Protected PCIE Verifier
Project description
Protected PCIE Verifier
- Overview
- Architecture diagram
- Getting Started
- Prerequisites
- Installation
- Usage
- Troubleshooting
- License
Overview
In a multi-GPU confidential computing (CC) setup, NVLink interconnects and NVSwitches are used for GPU to GPU data traffic. NVLink interconnects and NVSwitches are outside the trust boundary and thus should not allow access to plain-text data. All data that flows over NVLink must be encrypted prior to transfer and decrypted at the destination GPU. On the GPU encryption and decryption is performed by the GPU copy engine (CE).
Bouncing through a CE adds constraints and latency to the data path which may result in performance drops for some workloads. To minimize performance impact, NVIDIA's 'PPCIE' mode adjusts the security model to trust NVLink data, enabling plain-text traffic without CEs while preserving a Confidential Virtual Machine.
Note: There are only two supported GPU usage configurations: ALL GPUs are in CC mode. Each GPU can be assigned to one Confidential VM. In this scenario, use the CC verifier. ALL GPUs are in PPCIe mode. All GPUs must be assigned one Confidential VM. In this scenario, use the PPCIE verifier
High-Level Architecture Diagram
The PPCIE verifier is a tool designed to verify the security of the multi-GPU system by attesting to the integrity of its GPUs and NVSwitches. The attestation SDK is used to gather evidence for each device, with further attestation performed either locally or remotely, as specified by the user when running the PPCIE Verifier tool.
After collecting attestation results for each device, the PPCIE verifier validates these results against a policy file to confirm that all claims are legitimate. Following the attestation process, the tool conducts a final topology check to verify that the devices are securely connected to the expected configuration. The final attestation results are then presented to the user, detailing the checks performed.
Detailed Architecture Flow
- The PPCIE Verifier tool is initiated by the user, who specifies the attestation mode for both GPUs and NvSwitches.
- The system components are enumerated (number of GPUs and NvSwitches).
- Pre-checks are performed on each GPU to ensure it is configured for confidential computing.
- Pre-checks are performed on each NvSwitch to ensure it is configured for confidential computing.
- The required GPU evidence for attestation is collected from the Attestation SDK for each GPU.
- Once the evidence is collected, the PPCIE Verifier tool initiates attestation verification based on the mode specified by the user.
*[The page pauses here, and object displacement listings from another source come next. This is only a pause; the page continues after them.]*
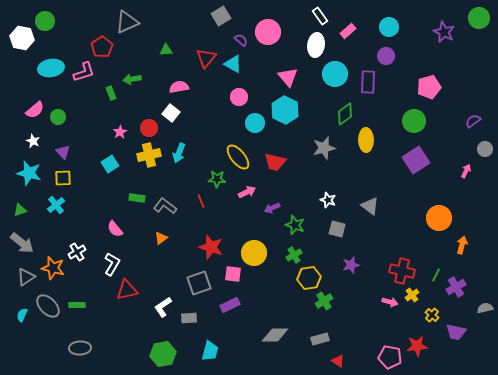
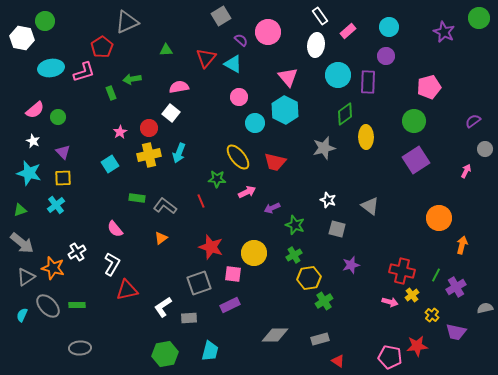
cyan circle at (335, 74): moved 3 px right, 1 px down
yellow ellipse at (366, 140): moved 3 px up
green hexagon at (163, 354): moved 2 px right
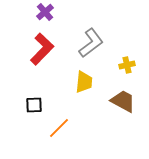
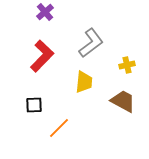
red L-shape: moved 7 px down
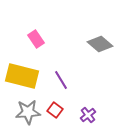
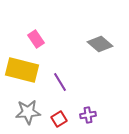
yellow rectangle: moved 6 px up
purple line: moved 1 px left, 2 px down
red square: moved 4 px right, 9 px down; rotated 21 degrees clockwise
purple cross: rotated 28 degrees clockwise
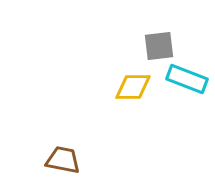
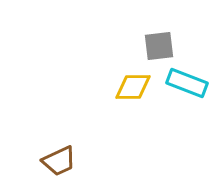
cyan rectangle: moved 4 px down
brown trapezoid: moved 4 px left, 1 px down; rotated 144 degrees clockwise
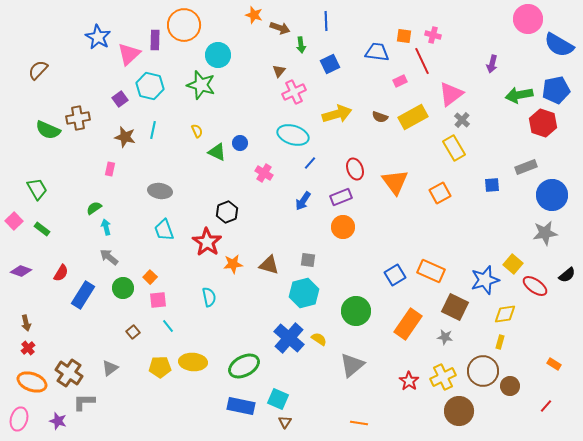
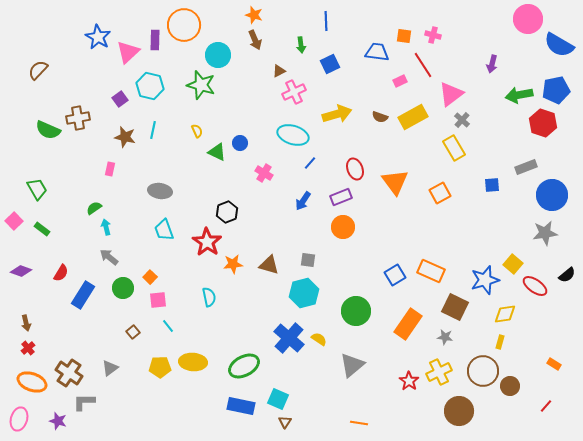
brown arrow at (280, 28): moved 25 px left, 12 px down; rotated 48 degrees clockwise
pink triangle at (129, 54): moved 1 px left, 2 px up
red line at (422, 61): moved 1 px right, 4 px down; rotated 8 degrees counterclockwise
brown triangle at (279, 71): rotated 24 degrees clockwise
yellow cross at (443, 377): moved 4 px left, 5 px up
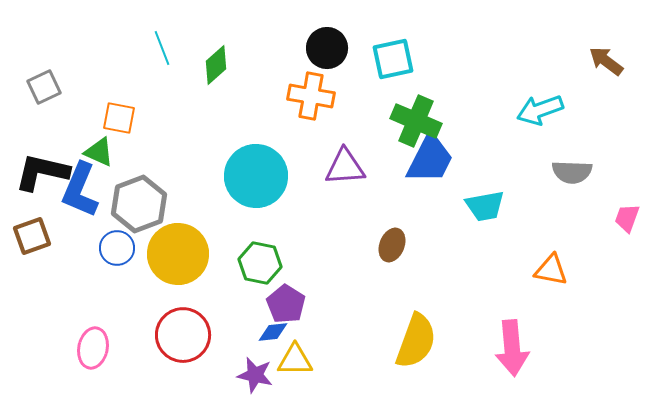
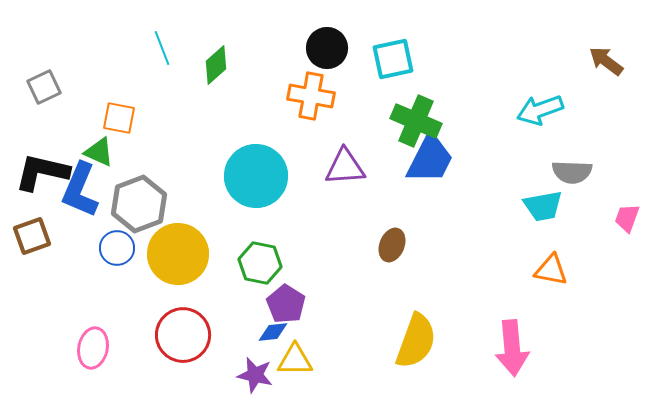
cyan trapezoid: moved 58 px right
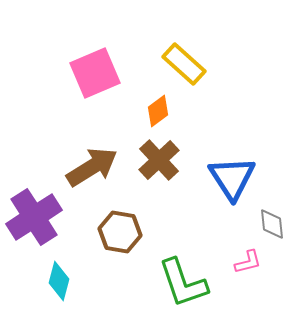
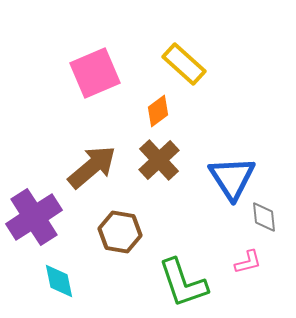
brown arrow: rotated 8 degrees counterclockwise
gray diamond: moved 8 px left, 7 px up
cyan diamond: rotated 27 degrees counterclockwise
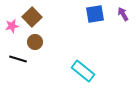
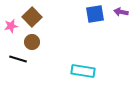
purple arrow: moved 2 px left, 2 px up; rotated 48 degrees counterclockwise
pink star: moved 1 px left
brown circle: moved 3 px left
cyan rectangle: rotated 30 degrees counterclockwise
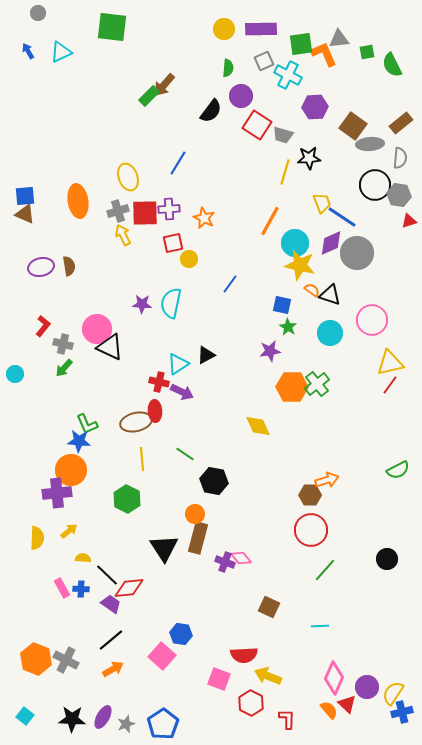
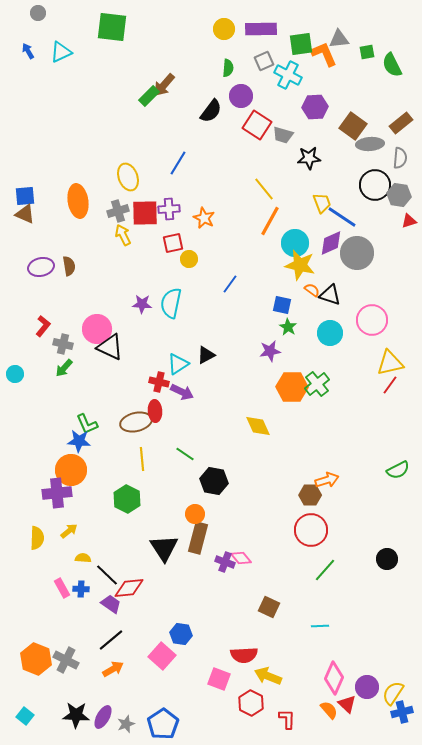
yellow line at (285, 172): moved 21 px left, 17 px down; rotated 55 degrees counterclockwise
black star at (72, 719): moved 4 px right, 4 px up
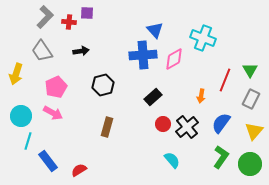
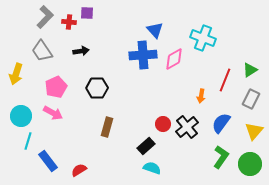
green triangle: rotated 28 degrees clockwise
black hexagon: moved 6 px left, 3 px down; rotated 15 degrees clockwise
black rectangle: moved 7 px left, 49 px down
cyan semicircle: moved 20 px left, 8 px down; rotated 30 degrees counterclockwise
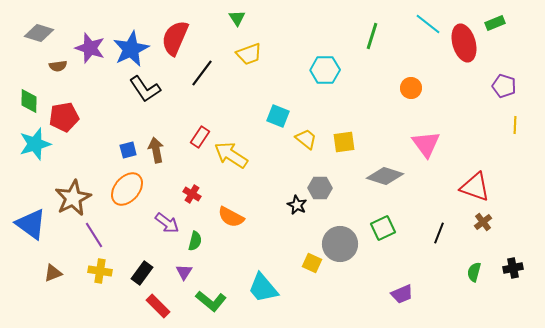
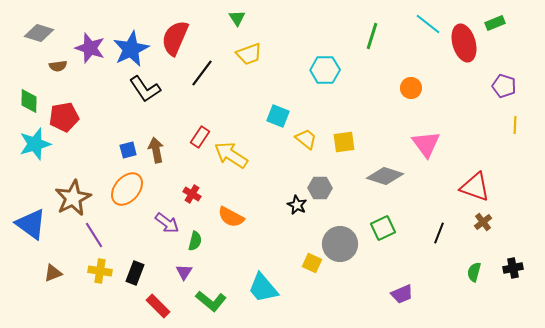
black rectangle at (142, 273): moved 7 px left; rotated 15 degrees counterclockwise
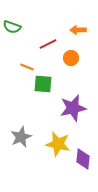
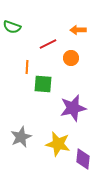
orange line: rotated 72 degrees clockwise
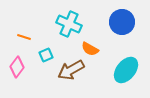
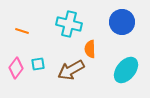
cyan cross: rotated 10 degrees counterclockwise
orange line: moved 2 px left, 6 px up
orange semicircle: rotated 60 degrees clockwise
cyan square: moved 8 px left, 9 px down; rotated 16 degrees clockwise
pink diamond: moved 1 px left, 1 px down
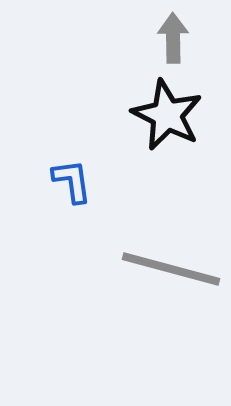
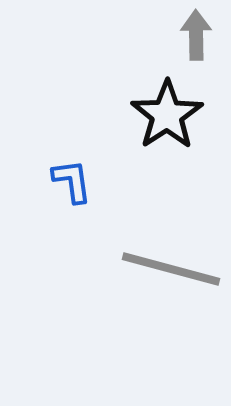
gray arrow: moved 23 px right, 3 px up
black star: rotated 12 degrees clockwise
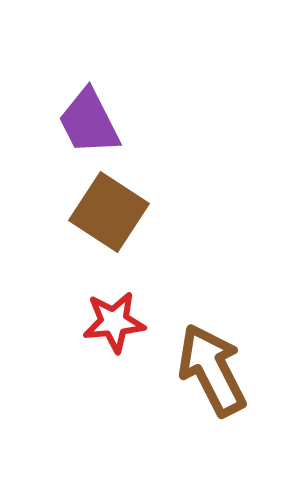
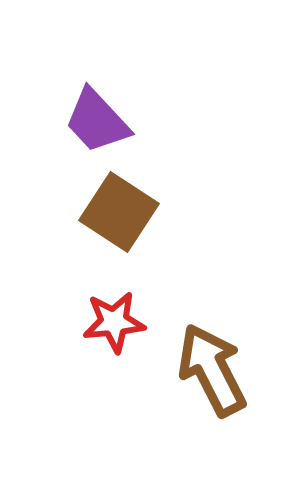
purple trapezoid: moved 8 px right, 1 px up; rotated 16 degrees counterclockwise
brown square: moved 10 px right
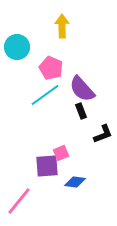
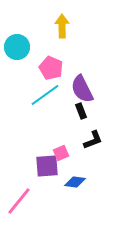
purple semicircle: rotated 16 degrees clockwise
black L-shape: moved 10 px left, 6 px down
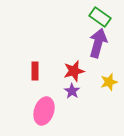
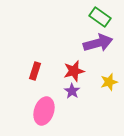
purple arrow: rotated 60 degrees clockwise
red rectangle: rotated 18 degrees clockwise
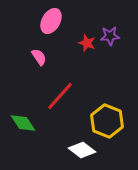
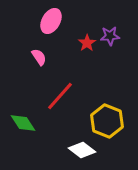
red star: rotated 18 degrees clockwise
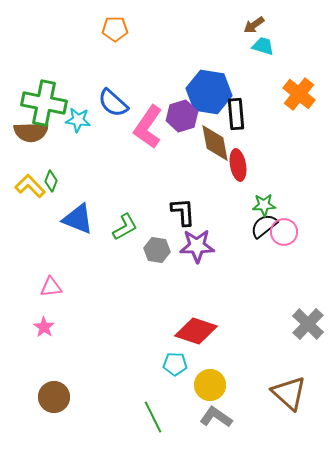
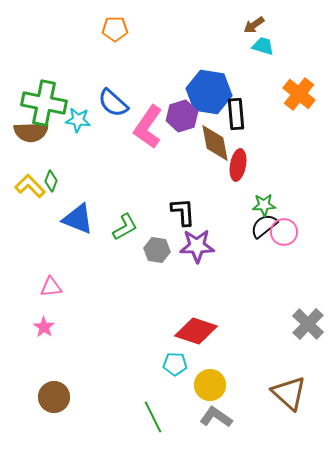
red ellipse: rotated 20 degrees clockwise
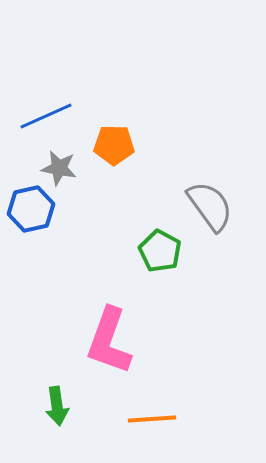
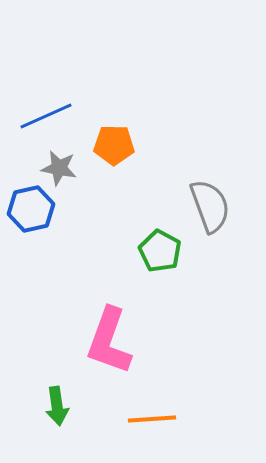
gray semicircle: rotated 16 degrees clockwise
- GPU attestation is initiated by the Attestation SDK: the local-gpu-verifier is used for local attestation, while NRAS (NVIDIA's Remote Attestation Service) is used for remote attestation.
- The Attestation SDK provides GPU attestation results to the PPCIE Verifier.
- If the GPU attestation is successful, the PPCIE Verifier proceeds to collect evidence for the NvSwitches from the Attestation SDK.
- Once all NvSwitch evidence is collected, attestation is initiated by the PPCIE Verifier.
- NvSwitch attestation is performed by the Attestation SDK: the local-switch-verifier is used for local attestation, while NRAS is used for remote attestation.
- The Attestation SDK provides NvSwitch attestation results to the PPCIE Verifier.
- If the NvSwitch attestation is successful, the PPCIE Verifier performs a topology check to ensure the devices are securely connected in the expected configuration.
- The PPCIE Verifier determines the overall results and updates the status for each check it performs.
- The GPU ready state is set.
- The final attestation results are presented to the user, detailing the checks performed and the status of each device in the system.
Getting started
Prerequisites
HGX system with 8 GPUs and 4 switches assigned to the single tenant
python >= 3.8
git installed
Nvidia GPU driver installed
Nvidia Switch driver installed
Nvidia Fabric Manager installed
Installation/Dependencies
PPCIE Verifier has the following dependencies:
- nv-attestation-sdk (Attestation SDK)
- nv-local-gpu-verifier (Local GPU Verifier)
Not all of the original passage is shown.